The recent Twitter conversation among games journalists and the exploitation of unpaid writers is painfully relevant for a volunteer like me. It caused those like us to take a hard look at our own writing and weigh the benefits of "free exposure” on sites like Bitmob.
Joining in on the conversation, games journalist Andrew Groen's own Twitter feed lit up with some hard truths about our plight, sprinkled in with some solid tips and encouragement for the burgeoning writer. But I was surprised to find that many of his tips are naturally ingrained in Bitmob community members.
1. Luck has nothing to do with it
First, Groen acknowledged that success couldn’t always be attributed to luck. Saying so actually diminishes his accomplishments by saying he was just in the right place at the right time. Rather, hard work is the determining factor.
"I think a lot of really good writers do themselves a disservice when they say they broke in through luck," Groen said. "To tell you the truth, I’ve kinda got a chip on my shoulder about it, and I loathe when people suggest luck 'must' play a role."
Writer Kyle Orland added, "It's like rolling a pair of dice. Do it enough times, and you're bound to get a 12," though Groen wasn’t convinced.
"Provided your ideas and pitches are good enough," Groen replied. "My origin story has no big luck beyond the everyday stuff like editors actually having time to read a pitch when I send it."
Taking luck out of the equation is good news for untested writers because effort — something we can all offer — is far more important, Groen said. "Hustle and legwork will get you further in games journalism than skill."

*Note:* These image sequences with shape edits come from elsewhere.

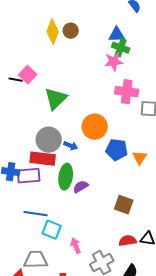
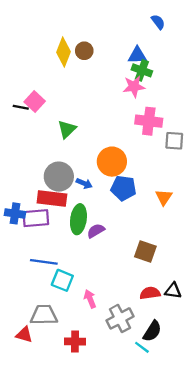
green triangle: (56, 99) -> (67, 129), size x0.7
blue pentagon: (117, 150) -> (123, 188), moved

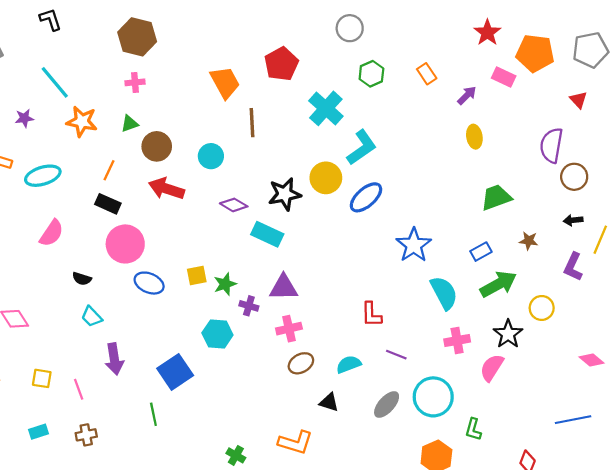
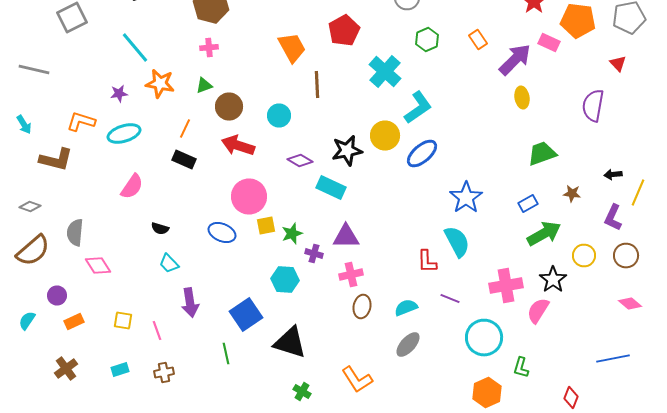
purple arrow: (467, 95) -> (515, 60), size x1.8
purple star: (24, 118) -> (119, 94), moved
brown circle: (574, 177) -> (626, 256), moved
pink circle: (125, 244) -> (249, 196), moved
cyan semicircle: (444, 293) -> (457, 242), moved
pink cross: (457, 341) -> (506, 286), size x1.4
brown ellipse: (301, 363) -> (362, 306), turned -50
black triangle: (329, 402) -> (290, 342), moved, size x1.8
gray ellipse: (387, 404) -> (408, 344), moved
orange L-shape: (295, 442) -> (357, 380), turned 40

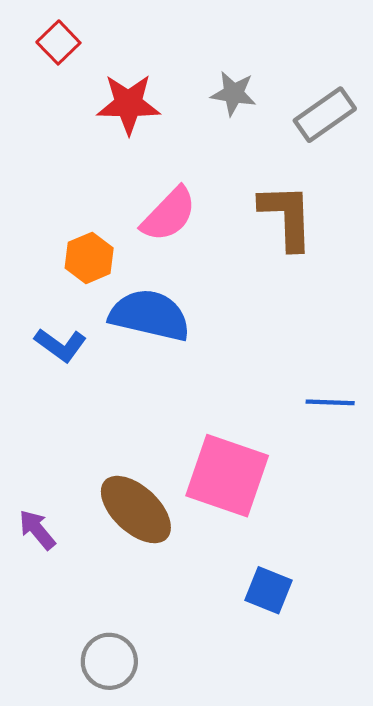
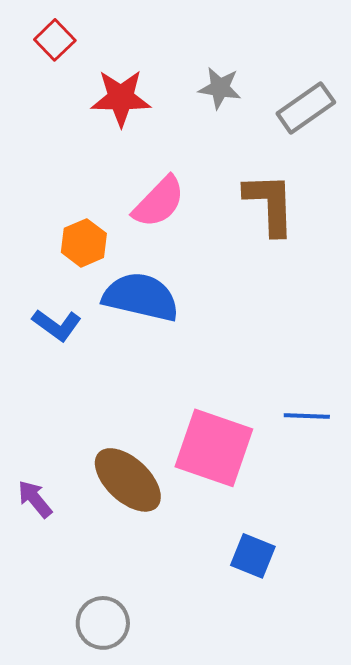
blue line: (330, 402) -> (307, 416), moved

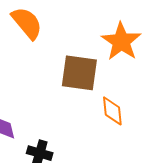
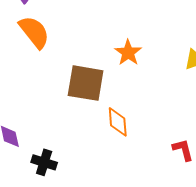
orange star: (121, 41) -> (128, 53), size x0.7

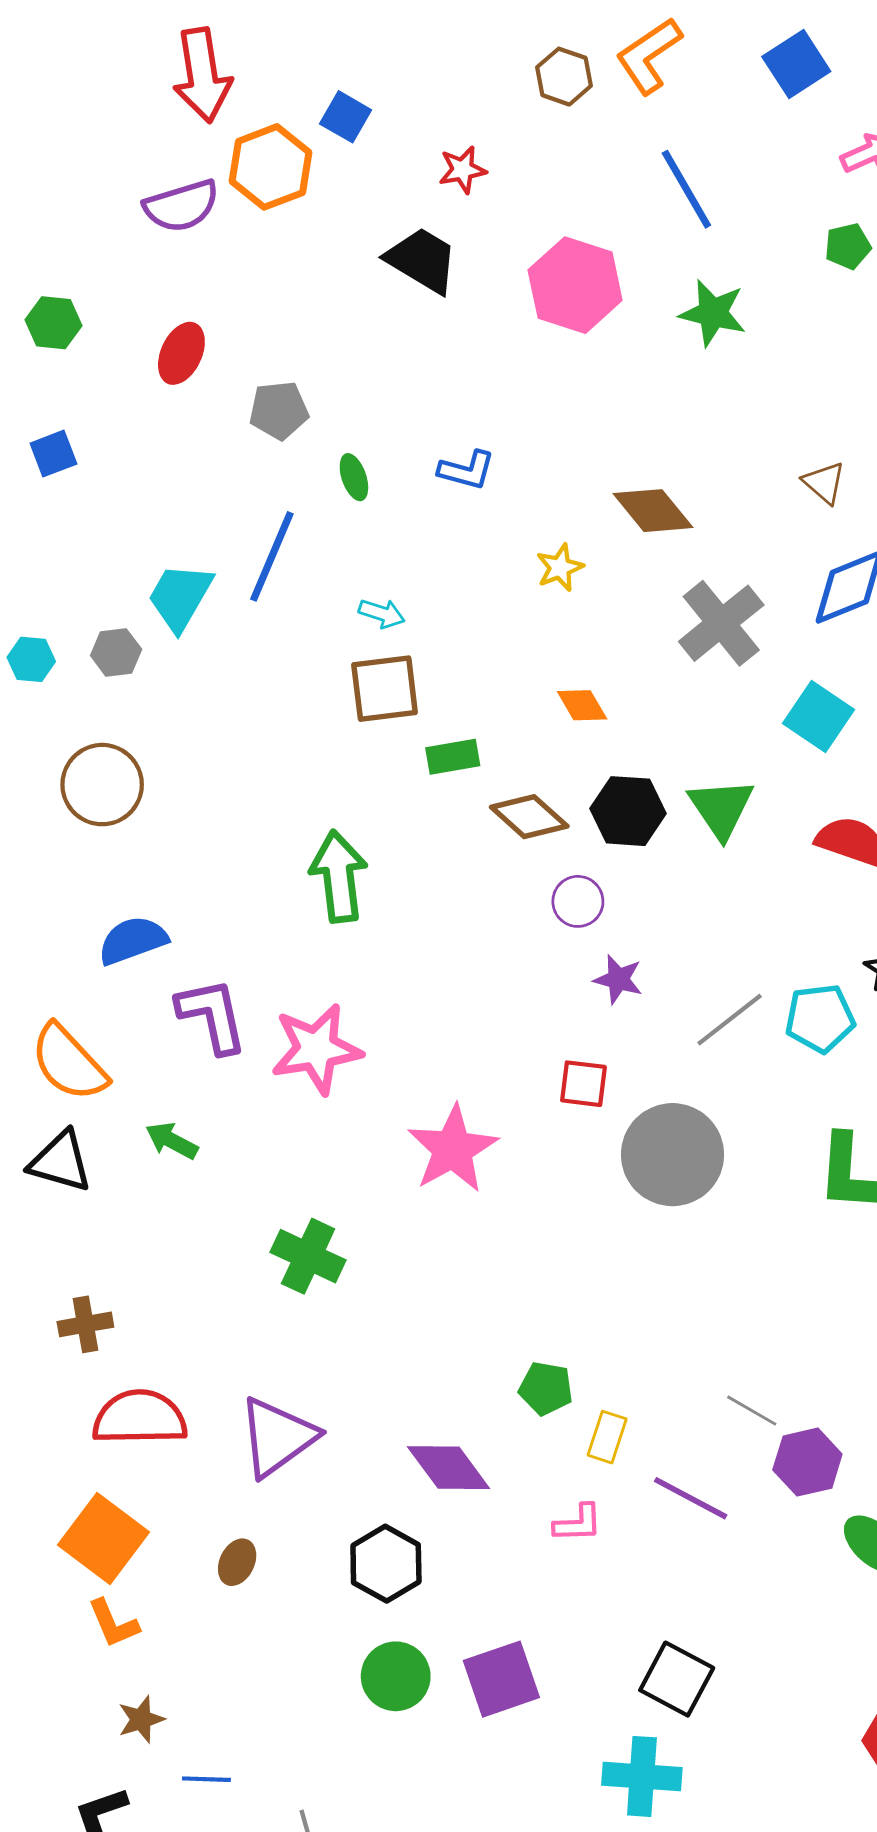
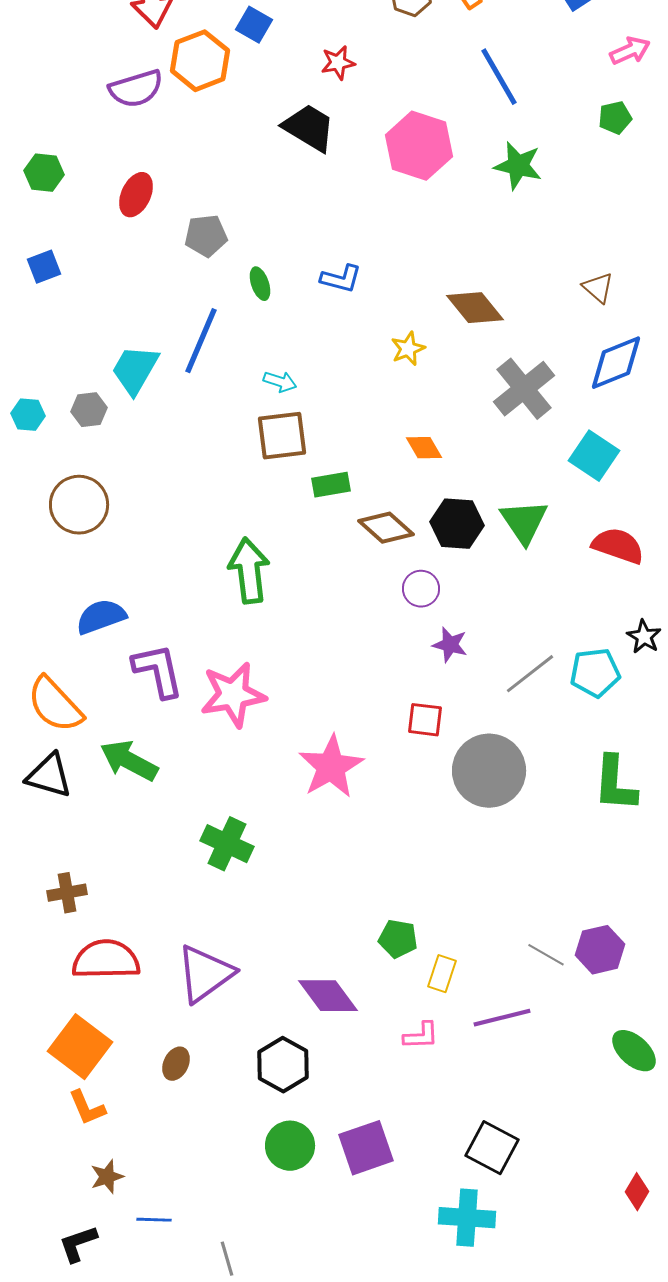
green arrow: (172, 1141) -> (129, 761), size x1.5
purple hexagon: (807, 1462) -> (600, 950), moved
purple line: (691, 1498) -> (502, 1018), turned -42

Bitmob's promotion process helps foster consistent, quality writing. When one of my stories catches an editor's eye, I often find myself resting on my laurels, assuming everything I write is gold. But then two stories go by without promotion. Then another. Suddenly I'm stepping up my game, reminded that it isn't about getting lucky…good prose will take you places.
2. Be ready to work, work, work
Secondly, Groen emphasized the kind of hard work that pays off for the writer.
"It's usually in the pitch," he said. "Maybe you should re-evaluate how/who/how often you've been pitching."
And unique, original work is key. "Write something that doesn't fit an established mold,” he said. “If you're trying to do the same work every other volunteer is, then you'll be drowned out for sure. So try something else."
But most importantly, he said that by writing unique investigative work, you can find a dozen publications willing to pay hundreds of dollars. And therein lies the danger of giving your work away for free, he said.
And Bitmob's willingness to publish unknown writers is a great way to hone our talents. Instead of copying proven styles or view points, Bitmob sheds light on and encourages original ideas.
However, Groen does warn against the myth of exposure saying: No one in games journalism will ever "notice" you (“At least not until you've been pro for years").
So, what's a games writer to do?
3. Believe in yourself
"I know that sounds weird, but a lot of people get trapped in the 'I'm not good enough stage' when they are," Groen said. "Just be honest with yourself about your work. Be willing to recognize when it's good, and start pitching."
It's been a rude wake-up call at times, but for me it's a turning point. Games journalism is a meaningful and valuable profession…something no one, not even writers, should devalue. Thankfully, Bitmob is a place to learn all three of Groen’s points. Bitmob has inspired me to keep working at my craft, whether it’s the writing challenges or the strong support of a fantastic community. I believe that without this site, many of us would never find a reason to believe in ourselves. But whatever our future holds, whether it's a paying job or an outlet for our creativity, we know that Bitmob believed in us first.